Collected data entries:
------------------------------------------------------------------------
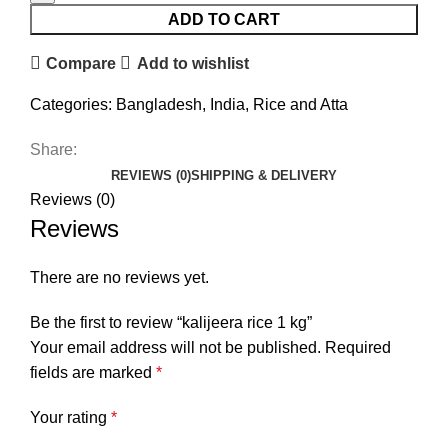
ADD TO CART
Compare
Add to wishlist
Categories:
Bangladesh
,
India
,
Rice and Atta
Share:
REVIEWS (0)
SHIPPING & DELIVERY
Reviews (0)
Reviews
There are no reviews yet.
Be the first to review “kalijeera rice 1 kg”
Your email address will not be published.
Required
fields are marked
*
Your rating
*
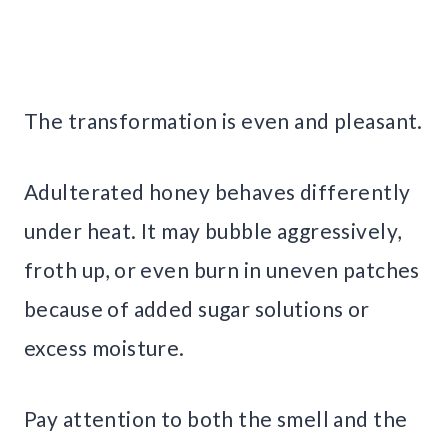
The transformation is even and pleasant.
Adulterated honey behaves differently
under heat. It may bubble aggressively,
froth up, or even burn in uneven patches
because of added sugar solutions or
excess moisture.
Pay attention to both the smell and the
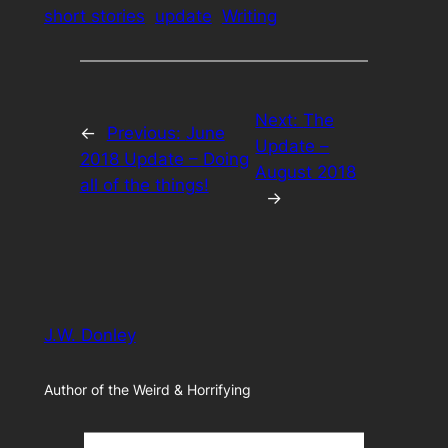
short stories
update
Writing
Next:
The
←
Previous:
June
Update –
2018 Update – Doing
August 2018
all of the things!
→
J.W. Donley
Author of the Weird & Horrifying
------------------------------------------------------------------------
EXERCISE REQUIREMENTS:
What is wanted is a word-for-word restatement of the entries, without their images.

TASK ANSWER:
ADD TO CART
Compare
Add to wishlist
Categories:
Bangladesh
,
India
,
Rice and Atta
Share:
REVIEWS (0)
SHIPPING & DELIVERY
Reviews (0)
Reviews
There are no reviews yet.
Be the first to review “kalijeera rice 1 kg”
Your email address will not be published.
Required
fields are marked
*
Your rating
*
The transformation is even and pleasant.
Adulterated honey behaves differently
under heat. It may bubble aggressively,
froth up, or even burn in uneven patches
because of added sugar solutions or
excess moisture.
Pay attention to both the smell and the
short stories
update
Writing
Next:
The
←
Previous:
June
Update –
2018 Update – Doing
August 2018
all of the things!
→
J.W. Donley
Author of the Weird & Horrifying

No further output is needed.